Out of the Darkness Comes Light

Sometimes it’s difficult to have hope and faith. In the fact of my daughter’s best friend’s suicide, it seems nothing makes sense and the world appears dark and dreary and full of unfulfilled dreams. Hope and faith have left me like the breath left this young man. Me – Ms. Positive Thinker – suddenly feels drawn into the depth of depression and negative thoughts. And as my thoughts go, so does my ability to manifest what I desire.

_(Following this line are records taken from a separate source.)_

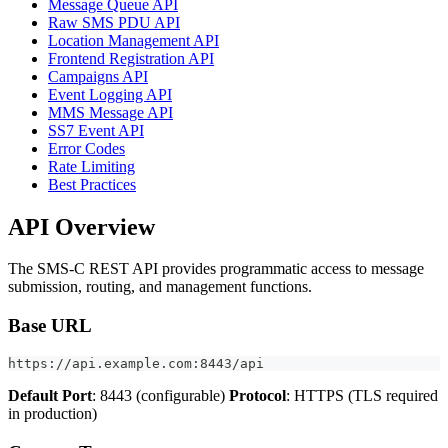
Message Queue API
Raw SMS PDU API
Location Management API
Frontend Registration API
Campaigns API
Event Logging API
MMS Message API
SS7 Event API
Error Codes
Rate Limiting
Best Practices
API Overview
The SMS-C REST API provides programmatic access to message
submission, routing, and management functions.
Base URL
https://api.example.com:8443/api
Default Port
: 8443 (configurable)
Protocol
: HTTPS (TLS required
in production)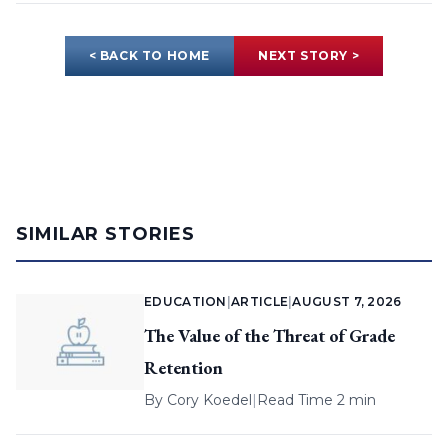
< BACK TO HOME
NEXT STORY >
SIMILAR STORIES
EDUCATION
|
ARTICLE
|
AUGUST 7, 2026
The Value of the Threat of Grade
Retention
By
Cory Koedel
|
Read Time 2 min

I’ve seen the product of this week’s malaise clearly this week. My work seems at a standstill. Most possibilities of success have disappeared. I’m questioning who I am, what I am and what I do.

I was working on changes for my web site, and I suddenly thought to myself, “Does this represent who you are at all? Maybe it is time to get really clear about who you are.” But who am I? I don’t know right now.

Maybe what I am most at this moment is simply a mother, distraught over the pain my daughter finds herself coping with as she faces life without her dearest friend, a mother torn by the grief and despair of another mother whose son senselessly took his life leaving her behind to wonder why and to deal with her loss.

And I’m a writer. So, it’s time to begin writing again. It’s time to go back to my roots. It’s time to be the person I do know I am, to do what I know I can do adn do well.

I’ve been so caught up in doing all the things the publishing industry requires me to do in order to get published that I’ve stopped doing what I do best – writing. And I’ve been so caught up in the desire to publish a book that I’ve stopped seeing how I can influence and help others by using my journalistic ability to write articles.

Plus, in my attempt to get my own work published, I’ve stopped focusing on my ability to help other writers get published. I’ve turned away non-fiction editing work that would not only have allowed me to give the gift of a finished manuscript to another writer, which allows them to help others, but to help my family stay out of the financial hole in which we now find ourselves.

I was told that I could be the Suze Orman of Jewish women’s spirituality. Is that who I want to be? I’m not sure. I’m not creating that reality, that’s for sure, and that begs the question, “Am I not creating it, because it is not my path and my destiny?” Or “Am I not creating it, because I’m not applying the principles I know and teach? Do I need to practice what I preach?” Or “Am I not creating it, because it isn’t really what I want?” I don’t have the answers.

The only thing I know at this moment is that I don’t know. I don’t totally understand. The senseless loss of life has left me – and my husband – reevaluating who we are, how we live our lives and where we are going in this life time. I suppose that’s good. Of course, something good comes from everything – even tragedies – even if we can’t see that good initially. At least we have to trust and hope that this is so.

It this event has offered me a chance to give – to give support to the bereaved mother and her family, to give support to my child and to give advice to those trying to console their grieving children. I've wanted to move into a place of giving – and of recieving in order to give – and this has offered me that opportunity. Again something good comes from something bad.

May all affected by this tragedy find that little bit of light in the darkness and may it grow little by little until their lives are filled with light once again.